Yeah thanks, think I'll do that, the gel just totally puts me off.


----------



## GECKO MICK (Jun 6, 2012)

I've always used the gel for my roach and cricket colonys with no problem.


----------



## Dragon Farm (Aug 7, 2009)

Jebb said:


> anyone not use this or know if it is totally safe?
> 
> I need a source of water for feeder crickets and the gel seems the best solution, or is there a better option, as the gel looks like something I wouldn't want my crestie eating, is it full of chemicals etc?


I have never heard of any evidence that this stuff is dangerous. 

But do you want your crestie to be fed a bug filled with this gel, or one filled with mineral/vit rich watercress, dandelion, carrot etc ? 

Alot of fruit and veg is mostly water (which the crickets need) but with plenty of good healthy 'additives'. i choose to use that instead.


----------



## Dragon Farm (Aug 7, 2009)

GECKO MICK said:


> I've always used the gel for my roach and cricket colonys with no problem.


But I can't help wondering if a gecko might live six months longer, or lay an egg that hatches rather than doesn't. The differences could be quite subtle. 

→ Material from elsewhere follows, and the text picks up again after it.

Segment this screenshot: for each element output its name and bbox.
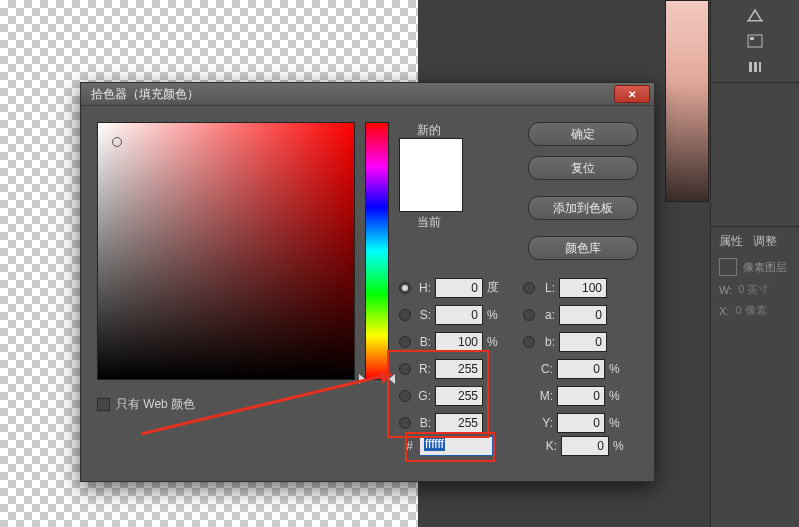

Until somebody proves otherwise my gut feeling (no pun intended) is that green leaves, carrots etc has to be more nutritious and better than water crystals.


----------



## Jebb (Jul 3, 2013)

Dragon Farm said:


> I have never heard of any evidence that this stuff is dangerous.
> 
> But do you want your crestie to be fed a bug filled with this gel, or one filled with mineral/vit rich watercress, dandelion, carrot etc ?
> 
> Alot of fruit and veg is mostly water (which the crickets need) but with plenty of good healthy 'additives'. i choose to use that instead.


I have mango fig and kiwi in the RUB with the crickets but I thought you had to supply a source of water on top of that? if the fruit and veg is fine then that's even better.


----------



## Dragon Farm (Aug 7, 2009)

Nope, no need to supply extra water if fresh veg/ fruit is available. I have seen how alot of insect production is done commercially, and I have never seen or heard of water crystals being used in this setting rather than fresh food. 

Mango and kiwi are extremely water rich, I think Kiwis arevery high in vit C (not 100% sure, but def more vits than water crystals !!!). Figs are very naturally high in calcium.


----------



## Ginapx (Jul 31, 2013)

I have found that locust require water as well as their veg as they seem to dehydrate quite a bit quicker than crickets and roaches. Although you can just give crickets their veg I tend to always give them the choice of extra moisture. Also I have heard of people using potato for moisture, but potato alone is no good for gut loading as it hold no enrichment.


----------



## Jebb (Jul 3, 2013)

Dragon Farm said:


> Nope, no need to supply extra water if fresh veg/ fruit is available. I have seen how alot of insect production is done commercially, and I have never seen or heard of water crystals being used in this setting rather than fresh food.
> 
> Mango and kiwi are extremely water rich, I think Kiwis arevery high in vit C (not 100% sure, but def more vits than water crystals !!!). Figs are very naturally high in calcium.


Great thanks, no gel or soggy kitchen roll for me :2thumb:


----------



## Dragon Farm (Aug 7, 2009)

Ginapx said:


> I have found that locust require water as well as their veg as they seem to dehydrate quite a bit quicker than crickets and roaches. Although you can just give crickets their veg I tend to always give them the choice of extra moisture. Also I have heard of people using potato for moisture, but potato alone is no good for gut loading as it hold no enrichment.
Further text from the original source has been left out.